Inconsistencies in project approval timelines across different jurisdictions are creating major financial exposures for mining companies.

With over 4,000 known minerals and countless applications for metals, global innovation and growth is built on resources prospected and processed by the mining sector. Three futures are on the horizon, according to the International Energy Agency (IEA) 2024 Global Critical Minerals Outlook. Mineral demand for clean energy technologies could:

  1. Double by 2030 in a scenario reflecting current policy settings
  2. Almost triple by 2030
  3. Quadruple by 2040 in a net-zero scenario 

Any potential future scenarios will require efficiency improvements, recycling, and most of all – new sites and sources to meet demand.

But research by S&P Global Ratings (previously Standard & Poor’s) of 214 operating and non-operating sites shows average lead time for mines now is nearly three times longer than it was between 1990 to 1999.

Why the wait? The lack of a global mining regulator and changing risk requirements

Over the past 30 years, mine approval processes have shifted from relatively streamlined, technically focused assessments to far more complex, multi-stakeholder regulatory journeys that recognize the need to plan beyond the operational lifespan.

Unlike other specialty sectors, mining has no unified international regulatory body. National sovereignty remains one of the most critical factors shaping the global mining landscape. Every country maintains full control over the development and regulation of its natural resources – a principle rooted in international law.

Timelines can vary significantly across countries. Projects in the Philippines are reported to have the longest lead times from initial discovery to operation, with an average of over 20 years. Contributing to this is a 12-year open-pit mining ban between 2010-2022, putting projects and operations on hold.

Delays in mining approvals are not trivial bureaucratic slowdowns, they can amount to hundreds of millions, or even billions of dollars, in direct and opportunity costs per project.

When aggregated across sectors and jurisdictions, these delays can significantly hamper socio-economic development and the transition to clean energy.

There are steps in the right direction, but more needs to be done to create a cohesive global structure.

  1. 01

    Reducing approval timelines by streamlining legal and regulatory systems

    Environmental laws, permitting structures, and land access frameworks vary widely across jurisdictions. National and economic security are key drivers of change behind current trends to reshape these systems and support economic growth through mining and metals.

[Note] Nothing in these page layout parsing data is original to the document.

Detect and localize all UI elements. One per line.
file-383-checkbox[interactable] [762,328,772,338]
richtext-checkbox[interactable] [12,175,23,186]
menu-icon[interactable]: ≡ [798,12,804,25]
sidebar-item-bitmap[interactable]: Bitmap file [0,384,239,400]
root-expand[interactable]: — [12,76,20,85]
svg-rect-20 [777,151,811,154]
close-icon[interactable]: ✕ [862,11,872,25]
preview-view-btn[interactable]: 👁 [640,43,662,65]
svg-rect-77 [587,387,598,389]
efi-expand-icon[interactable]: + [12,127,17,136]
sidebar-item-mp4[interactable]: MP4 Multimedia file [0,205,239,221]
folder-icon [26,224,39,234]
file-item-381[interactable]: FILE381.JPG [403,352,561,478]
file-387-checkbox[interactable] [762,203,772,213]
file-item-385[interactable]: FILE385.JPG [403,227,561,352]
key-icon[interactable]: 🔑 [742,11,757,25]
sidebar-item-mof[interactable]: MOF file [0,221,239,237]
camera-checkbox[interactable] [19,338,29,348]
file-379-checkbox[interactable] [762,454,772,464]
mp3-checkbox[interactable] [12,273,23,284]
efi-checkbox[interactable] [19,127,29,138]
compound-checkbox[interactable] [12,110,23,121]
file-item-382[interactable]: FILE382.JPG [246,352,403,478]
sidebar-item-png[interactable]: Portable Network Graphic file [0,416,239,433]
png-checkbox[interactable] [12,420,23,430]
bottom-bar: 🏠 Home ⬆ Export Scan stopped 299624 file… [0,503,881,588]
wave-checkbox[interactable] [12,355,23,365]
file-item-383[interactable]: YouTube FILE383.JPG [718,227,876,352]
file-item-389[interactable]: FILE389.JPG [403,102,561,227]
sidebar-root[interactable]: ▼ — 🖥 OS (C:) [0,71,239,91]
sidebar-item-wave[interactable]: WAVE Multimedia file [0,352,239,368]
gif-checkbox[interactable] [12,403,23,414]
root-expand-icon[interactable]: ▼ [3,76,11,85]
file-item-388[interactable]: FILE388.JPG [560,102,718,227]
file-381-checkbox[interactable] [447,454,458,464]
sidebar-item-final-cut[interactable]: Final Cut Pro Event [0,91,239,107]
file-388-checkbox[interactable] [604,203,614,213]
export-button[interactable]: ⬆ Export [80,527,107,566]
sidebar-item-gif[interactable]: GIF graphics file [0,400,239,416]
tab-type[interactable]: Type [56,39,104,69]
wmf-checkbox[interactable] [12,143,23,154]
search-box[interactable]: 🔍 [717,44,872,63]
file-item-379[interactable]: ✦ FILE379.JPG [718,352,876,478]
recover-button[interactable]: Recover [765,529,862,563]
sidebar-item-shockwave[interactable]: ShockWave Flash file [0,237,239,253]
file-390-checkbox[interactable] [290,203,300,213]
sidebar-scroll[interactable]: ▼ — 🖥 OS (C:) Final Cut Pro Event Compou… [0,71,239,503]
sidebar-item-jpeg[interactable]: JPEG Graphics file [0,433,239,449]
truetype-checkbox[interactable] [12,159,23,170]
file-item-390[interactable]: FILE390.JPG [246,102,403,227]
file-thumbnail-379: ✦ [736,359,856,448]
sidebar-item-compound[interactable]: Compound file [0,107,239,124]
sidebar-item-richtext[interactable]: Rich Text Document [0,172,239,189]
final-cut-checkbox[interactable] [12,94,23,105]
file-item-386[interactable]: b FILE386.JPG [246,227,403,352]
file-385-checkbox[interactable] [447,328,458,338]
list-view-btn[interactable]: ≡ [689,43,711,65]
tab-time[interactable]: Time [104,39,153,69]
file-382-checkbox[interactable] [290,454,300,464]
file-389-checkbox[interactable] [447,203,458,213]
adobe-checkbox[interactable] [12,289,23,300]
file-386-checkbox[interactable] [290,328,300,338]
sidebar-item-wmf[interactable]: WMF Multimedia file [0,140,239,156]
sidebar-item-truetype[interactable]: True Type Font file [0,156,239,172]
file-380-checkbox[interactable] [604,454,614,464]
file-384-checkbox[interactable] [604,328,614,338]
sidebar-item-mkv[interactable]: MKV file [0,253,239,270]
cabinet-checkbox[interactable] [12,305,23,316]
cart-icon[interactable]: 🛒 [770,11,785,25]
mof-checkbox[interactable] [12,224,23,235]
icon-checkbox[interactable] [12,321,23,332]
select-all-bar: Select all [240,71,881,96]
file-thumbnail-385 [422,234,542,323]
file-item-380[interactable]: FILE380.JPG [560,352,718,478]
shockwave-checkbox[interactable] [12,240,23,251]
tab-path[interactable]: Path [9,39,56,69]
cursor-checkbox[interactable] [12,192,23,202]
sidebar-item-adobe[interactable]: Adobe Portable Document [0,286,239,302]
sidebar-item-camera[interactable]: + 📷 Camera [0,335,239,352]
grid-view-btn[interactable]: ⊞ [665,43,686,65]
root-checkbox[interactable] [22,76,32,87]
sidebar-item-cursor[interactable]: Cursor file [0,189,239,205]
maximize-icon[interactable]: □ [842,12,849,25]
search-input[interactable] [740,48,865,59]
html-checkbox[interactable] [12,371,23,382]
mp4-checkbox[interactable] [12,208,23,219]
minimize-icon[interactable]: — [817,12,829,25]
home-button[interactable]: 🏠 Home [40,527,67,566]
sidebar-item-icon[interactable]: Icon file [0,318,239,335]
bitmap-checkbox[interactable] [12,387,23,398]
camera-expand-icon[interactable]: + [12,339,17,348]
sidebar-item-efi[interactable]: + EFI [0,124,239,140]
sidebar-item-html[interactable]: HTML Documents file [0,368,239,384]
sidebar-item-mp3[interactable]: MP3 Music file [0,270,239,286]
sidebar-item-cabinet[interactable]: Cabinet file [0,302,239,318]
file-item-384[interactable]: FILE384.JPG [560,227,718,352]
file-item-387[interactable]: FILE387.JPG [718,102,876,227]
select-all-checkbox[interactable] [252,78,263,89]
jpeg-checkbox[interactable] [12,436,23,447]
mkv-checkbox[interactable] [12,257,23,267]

    In the U.S. on March 20th 2025, a new executive order was signed into effect to fast-track critical minerals production. The order cited national and economic security as key drivers and directed agencies to identify and prioritize pending projects for immediate approval, expedite federal land leasing for mining and provide loans.

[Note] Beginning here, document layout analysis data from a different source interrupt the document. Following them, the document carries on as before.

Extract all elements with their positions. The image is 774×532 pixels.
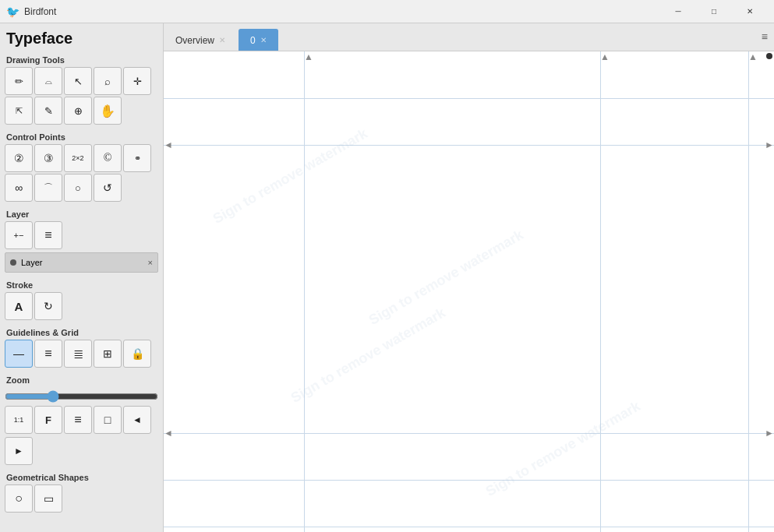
zoom-left-button[interactable]: ◄ [123, 406, 151, 434]
layer-close-button[interactable]: × [148, 258, 153, 267]
zoom-tool[interactable]: ⌕ [94, 67, 122, 95]
watermark-2: Sign to remove watermark [366, 227, 526, 329]
guide-lock-button[interactable]: 🔒 [123, 340, 151, 368]
hand-tool[interactable]: ✋ [94, 97, 122, 125]
overview-tab[interactable]: Overview ✕ [164, 29, 237, 51]
geometrical-shapes-label: Geometrical Shapes [5, 468, 158, 484]
move-tool[interactable]: ✛ [123, 67, 151, 95]
cp-curve[interactable]: ⌒ [34, 174, 62, 202]
tab-menu-button[interactable]: ≡ [755, 23, 774, 51]
pointer-tool[interactable]: ↖ [64, 67, 92, 95]
tabbar: Overview ✕ 0 ✕ ≡ [164, 23, 774, 51]
guidelines-label: Guidelines & Grid [5, 323, 158, 340]
grid-line-h-5 [164, 527, 774, 527]
minimize-button[interactable]: ─ [660, 0, 696, 23]
stroke-circle-button[interactable]: ↻ [34, 292, 62, 320]
layer-indicator [10, 259, 16, 266]
drawing-tools-grid: ✏ ⌓ ↖ ⌕ ✛ ⇱ ✎ ⊕ ✋ [5, 67, 158, 125]
zoom-hlines-button[interactable]: ≡ [64, 406, 92, 434]
grid-line-v-1 [304, 51, 305, 532]
glyph-tab-label: 0 [250, 35, 256, 46]
cp-rotate[interactable]: ↺ [94, 174, 122, 202]
zoom-box-button[interactable]: □ [94, 406, 122, 434]
tab-menu-icon: ≡ [762, 30, 768, 43]
grid-line-v-3 [748, 51, 749, 532]
app-icon: 🐦 [6, 5, 19, 18]
page-title: Typeface [5, 23, 158, 51]
zoom-tools-grid: 1:1 F ≡ □ ◄ [5, 406, 158, 434]
cp-link[interactable]: ⚭ [123, 144, 151, 172]
shape-rect-button[interactable]: ▭ [34, 484, 62, 513]
guide-lines-button[interactable]: ≡ [34, 340, 62, 368]
canvas-arrow-left-2: ◄ [164, 428, 173, 439]
pen-tool[interactable]: ✏ [5, 67, 33, 95]
zoom-play-button[interactable]: ► [5, 437, 33, 465]
grid-line-h-1 [164, 98, 774, 99]
guidelines-tools-grid: — ≡ ≣ ⊞ 🔒 [5, 340, 158, 368]
zoom-label: Zoom [5, 371, 158, 387]
grid-line-h-4 [164, 480, 774, 481]
canvas-arrow-right-2: ► [765, 428, 774, 439]
canvas-arrow-top-1: ▲ [304, 51, 313, 62]
cp-circle[interactable]: ○ [64, 174, 92, 202]
layer-tools-grid: +− ≡ [5, 221, 158, 249]
shape-circle-button[interactable]: ○ [5, 484, 33, 513]
grid-line-v-2 [600, 51, 601, 532]
stroke-label: Stroke [5, 276, 158, 292]
zoom-slider[interactable] [5, 390, 158, 403]
cp-3[interactable]: ③ [34, 144, 62, 172]
grid-line-h-3 [164, 433, 774, 434]
glyph-tab-close[interactable]: ✕ [260, 36, 267, 44]
close-button[interactable]: ✕ [732, 0, 768, 23]
stroke-a-button[interactable]: A [5, 292, 33, 320]
guide-multiline-button[interactable]: ≣ [64, 340, 92, 368]
glyph-tab[interactable]: 0 ✕ [239, 29, 278, 51]
cp-c[interactable]: © [94, 144, 122, 172]
watermark-3: Sign to remove watermark [288, 305, 448, 407]
layer-add-button[interactable]: +− [5, 221, 33, 249]
overview-tab-close: ✕ [219, 36, 225, 44]
zoom-1-1-button[interactable]: 1:1 [5, 406, 33, 434]
shapes-tools-grid: ○ ▭ [5, 484, 158, 513]
layer-name: Layer [21, 258, 43, 267]
main-layout: Typeface Drawing Tools ✏ ⌓ ↖ ⌕ ✛ ⇱ ✎ ⊕ ✋… [0, 23, 774, 532]
zoom-extra-grid: ► [5, 437, 158, 465]
canvas-arrow-right: ► [765, 139, 774, 150]
control-points-label: Control Points [5, 128, 158, 144]
content-area: Overview ✕ 0 ✕ ≡ [164, 23, 774, 532]
cp-2x2[interactable]: 2×2 [64, 144, 92, 172]
layer-label: Layer [5, 205, 158, 221]
maximize-button[interactable]: □ [696, 0, 732, 23]
zoom-fit-button[interactable]: F [34, 406, 62, 434]
drawing-tools-label: Drawing Tools [5, 51, 158, 67]
canvas-dot [766, 53, 772, 59]
guide-grid-button[interactable]: ⊞ [94, 340, 122, 368]
resize-tool[interactable]: ⇱ [5, 97, 33, 125]
layer-menu-button[interactable]: ≡ [34, 221, 62, 249]
app-title: Birdfont [24, 6, 660, 17]
canvas-arrow-top-2: ▲ [600, 51, 610, 62]
grid-line-h-2 [164, 145, 774, 146]
overview-tab-label: Overview [175, 35, 214, 46]
circle-target-tool[interactable]: ⊕ [64, 97, 92, 125]
cp-2[interactable]: ② [5, 144, 33, 172]
canvas-arrow-left: ◄ [164, 139, 173, 150]
pencil-tool[interactable]: ✎ [34, 97, 62, 125]
watermark-1: Sign to remove watermark [210, 125, 370, 227]
titlebar: 🐦 Birdfont ─ □ ✕ [0, 0, 774, 23]
canvas-area: ◄ ◄ ► ► ▲ ▲ ▲ Sign to remove watermark S… [164, 51, 774, 532]
guide-hline-button[interactable]: — [5, 340, 33, 368]
layer-bar: Layer × [5, 252, 158, 273]
control-points-grid: ② ③ 2×2 © ⚭ ∞ ⌒ ○ ↺ [5, 144, 158, 202]
canvas-arrow-top-3: ▲ [748, 51, 758, 62]
sidebar: Typeface Drawing Tools ✏ ⌓ ↖ ⌕ ✛ ⇱ ✎ ⊕ ✋… [0, 23, 164, 532]
watermark-4: Sign to remove watermark [483, 398, 643, 500]
bezier-tool[interactable]: ⌓ [34, 67, 62, 95]
cp-inf[interactable]: ∞ [5, 174, 33, 202]
stroke-tools-grid: A ↻ [5, 292, 158, 320]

    Wider, comprehensive change is also happening at scale across countries in the European Union. Enacted in May 2024, the Critical Raw Materials Act (CRMA) is reshaping the EU system. Targeting 10% domestic extraction, 40% processing, and 15% recycling of critical raw materials, the CRMA mandates faster permitting – 24 months for extraction, 12 months for processing – with ‘one-stop shops’ in each country to streamline approvals.

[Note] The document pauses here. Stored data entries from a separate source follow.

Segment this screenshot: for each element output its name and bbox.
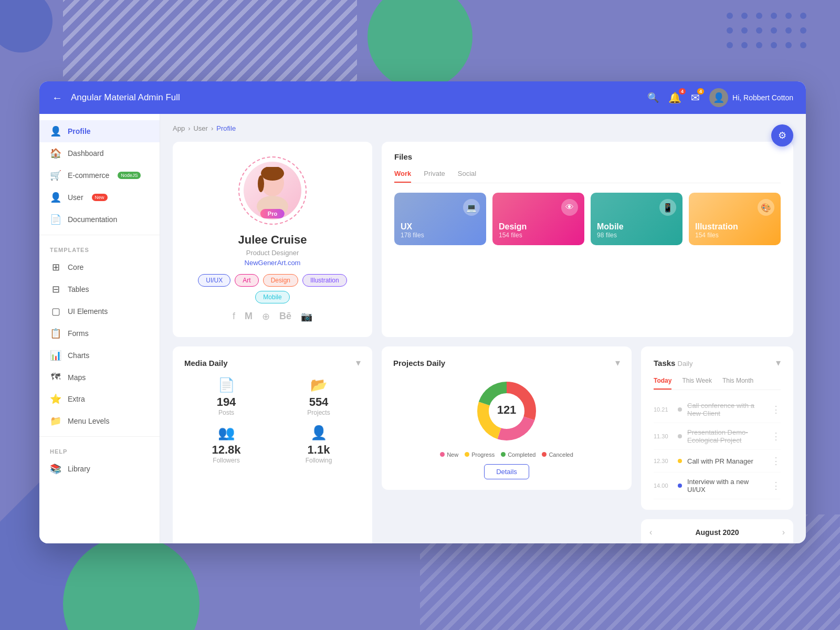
legend-canceled: Canceled <box>542 452 573 458</box>
calendar-header: ‹ August 2020 › <box>649 528 785 537</box>
sidebar-item-ui-label: UI Elements <box>68 307 108 316</box>
task-more-2[interactable]: ⋮ <box>771 430 781 442</box>
folder-mobile[interactable]: 📱 Mobile 98 files <box>591 193 682 245</box>
notifications-button[interactable]: 🔔 4 <box>668 91 681 104</box>
tag-design[interactable]: Design <box>263 274 298 287</box>
sidebar-item-library[interactable]: 📚 Library <box>39 458 160 480</box>
dribbble-icon[interactable]: ⊕ <box>262 311 270 322</box>
projects-daily-card: Projects Daily ▾ <box>382 346 632 490</box>
details-button[interactable]: Details <box>484 464 529 479</box>
sidebar-item-profile[interactable]: 👤 Profile <box>39 120 160 142</box>
main-content: App › User › Profile ⚙ <box>160 114 806 543</box>
sidebar-item-maps-label: Maps <box>68 373 86 382</box>
stat-followers: 👥 12.8k Followers <box>184 425 268 464</box>
task-more-3[interactable]: ⋮ <box>771 455 781 467</box>
user-menu[interactable]: 👤 Hi, Robbert Cotton <box>709 88 793 107</box>
profile-website[interactable]: NewGenerArt.com <box>185 259 360 267</box>
folder-illustration[interactable]: 🎨 Illustration 154 files <box>689 193 781 245</box>
files-tabs: Work Private Social <box>394 170 781 183</box>
sidebar-item-user[interactable]: 👤 User New <box>39 186 160 208</box>
breadcrumb-active: Profile <box>216 124 236 132</box>
sidebar-item-ecommerce[interactable]: 🛒 E-commerce NodeJS <box>39 164 160 186</box>
messages-button[interactable]: ✉ 4 <box>691 91 700 104</box>
search-icon[interactable]: 🔍 <box>647 92 659 103</box>
tab-work[interactable]: Work <box>394 170 411 183</box>
sidebar-item-forms[interactable]: 📋 Forms <box>39 322 160 344</box>
tag-uiux[interactable]: UI/UX <box>198 274 230 287</box>
tab-this-week[interactable]: This Week <box>682 377 711 390</box>
folder-ux-name: UX <box>401 222 480 232</box>
messages-badge: 4 <box>697 88 704 94</box>
body: 👤 Profile 🏠 Dashboard 🛒 E-commerce NodeJ… <box>39 114 806 543</box>
tag-art[interactable]: Art <box>235 274 258 287</box>
task-dot-2 <box>678 434 682 438</box>
following-icon: 👤 <box>277 425 361 441</box>
tasks-card: Tasks Daily ▾ Today This Week This Month… <box>641 346 793 510</box>
svg-text:121: 121 <box>497 403 517 416</box>
task-text-1: Call conference with a New Client <box>687 402 766 417</box>
breadcrumb: App › User › Profile <box>173 124 793 132</box>
tasks-dropdown[interactable]: ▾ <box>776 357 781 369</box>
sidebar-item-documentation-label: Documentation <box>68 215 117 224</box>
cal-next-button[interactable]: › <box>782 528 785 537</box>
tasks-list: 10.21 Call conference with a New Client … <box>654 396 781 499</box>
sidebar-item-extra[interactable]: ⭐ Extra <box>39 388 160 410</box>
sidebar-item-core-label: Core <box>68 263 83 271</box>
tab-private[interactable]: Private <box>424 170 445 183</box>
folder-design-count: 154 files <box>499 232 578 239</box>
sidebar-item-tables[interactable]: ⊟ Tables <box>39 278 160 300</box>
maps-icon: 🗺 <box>50 372 61 383</box>
tab-social[interactable]: Social <box>458 170 476 183</box>
sidebar-item-ui-elements[interactable]: ▢ UI Elements <box>39 300 160 322</box>
media-card-header: Media Daily ▾ <box>184 357 361 369</box>
folder-ux[interactable]: 💻 UX 178 files <box>394 193 486 245</box>
back-button[interactable]: ← <box>52 92 62 104</box>
sidebar-item-core[interactable]: ⊞ Core <box>39 256 160 278</box>
settings-fab[interactable]: ⚙ <box>771 124 793 146</box>
facebook-icon[interactable]: f <box>233 311 235 322</box>
profile-card: Pro Julee Cruise Product Designer NewGen… <box>173 142 372 337</box>
following-value: 1.1k <box>277 443 361 457</box>
breadcrumb-separator-1: › <box>188 124 190 132</box>
folder-design[interactable]: 👁 Design 154 files <box>492 193 584 245</box>
sidebar-item-ecommerce-label: E-commerce <box>68 171 109 180</box>
breadcrumb-app[interactable]: App <box>173 124 185 132</box>
donut-legend: New Progress Completed Canceled <box>440 452 573 458</box>
files-card: Files Work Private Social 💻 UX 178 files <box>382 142 793 337</box>
tab-this-month[interactable]: This Month <box>722 377 753 390</box>
task-item-3: 12.30 Call with PR Manager ⋮ <box>654 450 781 472</box>
profile-tags: UI/UX Art Design Illustration Mobile <box>185 274 360 303</box>
middle-column: Projects Daily ▾ <box>382 346 632 543</box>
instagram-icon[interactable]: 📷 <box>301 311 312 322</box>
files-title: Files <box>394 152 412 161</box>
task-more-1[interactable]: ⋮ <box>771 404 781 415</box>
sidebar-item-dashboard[interactable]: 🏠 Dashboard <box>39 142 160 164</box>
folder-mobile-name: Mobile <box>597 222 676 232</box>
profile-title: Product Designer <box>185 249 360 257</box>
folder-illus-icon: 🎨 <box>758 199 774 216</box>
sidebar-item-extra-label: Extra <box>68 395 85 403</box>
task-time-2: 11.30 <box>654 433 673 439</box>
sidebar-item-documentation[interactable]: 📄 Documentation <box>39 208 160 230</box>
tag-illustration[interactable]: Illustration <box>302 274 347 287</box>
sidebar-item-menu-levels[interactable]: 📁 Menu Levels <box>39 410 160 432</box>
legend-progress: Progress <box>465 452 495 458</box>
behance-icon[interactable]: Bē <box>279 311 291 322</box>
sidebar-item-maps[interactable]: 🗺 Maps <box>39 366 160 388</box>
tab-today[interactable]: Today <box>654 377 671 390</box>
media-dropdown[interactable]: ▾ <box>356 357 361 369</box>
folder-ux-count: 178 files <box>401 232 480 239</box>
legend-completed: Completed <box>501 452 536 458</box>
grid-icon: ⊞ <box>50 261 61 273</box>
projects-dropdown[interactable]: ▾ <box>615 357 620 369</box>
breadcrumb-separator-2: › <box>211 124 213 132</box>
tag-mobile[interactable]: Mobile <box>255 291 289 303</box>
task-time-3: 12.30 <box>654 458 673 464</box>
medium-icon[interactable]: M <box>245 311 253 322</box>
task-more-4[interactable]: ⋮ <box>771 480 781 491</box>
avatar: 👤 <box>709 88 728 107</box>
cal-prev-button[interactable]: ‹ <box>649 528 652 537</box>
sidebar-item-charts[interactable]: 📊 Charts <box>39 344 160 366</box>
breadcrumb-user[interactable]: User <box>193 124 207 132</box>
nodejs-badge: NodeJS <box>118 172 141 179</box>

    But challenges endure. “Even cleared projects can stall due to market, financing, or policy dynamics, challenging insurers to assess ‘cleared but unrealized’ risk envelopes. The Wiluna uranium project in Western Australia stalled despite approval in 2013 when a ban on new mines was reintroduced by the incoming government. Opposition from local communities, government, regulators and NGOs is particularly important at all stages due to the environmental impact of mining projects on the area.” Brett Forrest, Mining and Metals Leader, Willis Natural Resources, Pacific Region

  2. 02

    Reducing approval timelines by enacting new investment schemes

    Market opportunities are leading to governments around the world examining the attractiveness of their frameworks for international investment.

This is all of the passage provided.